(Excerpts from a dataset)

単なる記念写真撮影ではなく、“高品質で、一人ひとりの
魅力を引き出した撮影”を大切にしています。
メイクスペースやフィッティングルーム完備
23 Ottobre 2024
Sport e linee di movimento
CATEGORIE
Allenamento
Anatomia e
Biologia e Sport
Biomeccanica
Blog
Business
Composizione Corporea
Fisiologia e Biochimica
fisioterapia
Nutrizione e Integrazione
* * *
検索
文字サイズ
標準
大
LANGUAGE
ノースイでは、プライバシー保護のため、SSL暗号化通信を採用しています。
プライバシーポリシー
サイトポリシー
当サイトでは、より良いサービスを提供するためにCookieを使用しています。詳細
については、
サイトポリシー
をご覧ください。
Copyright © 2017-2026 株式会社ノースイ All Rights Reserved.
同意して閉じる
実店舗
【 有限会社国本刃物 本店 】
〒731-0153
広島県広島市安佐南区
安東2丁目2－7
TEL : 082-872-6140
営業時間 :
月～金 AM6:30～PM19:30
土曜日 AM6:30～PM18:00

» **INSTRUCTIONS TO FOLLOW**
Within the entries above, report how many lines contain the word "Sport"; the figure is all that is wanted.

» **RESULT FOR THIS TASK**
2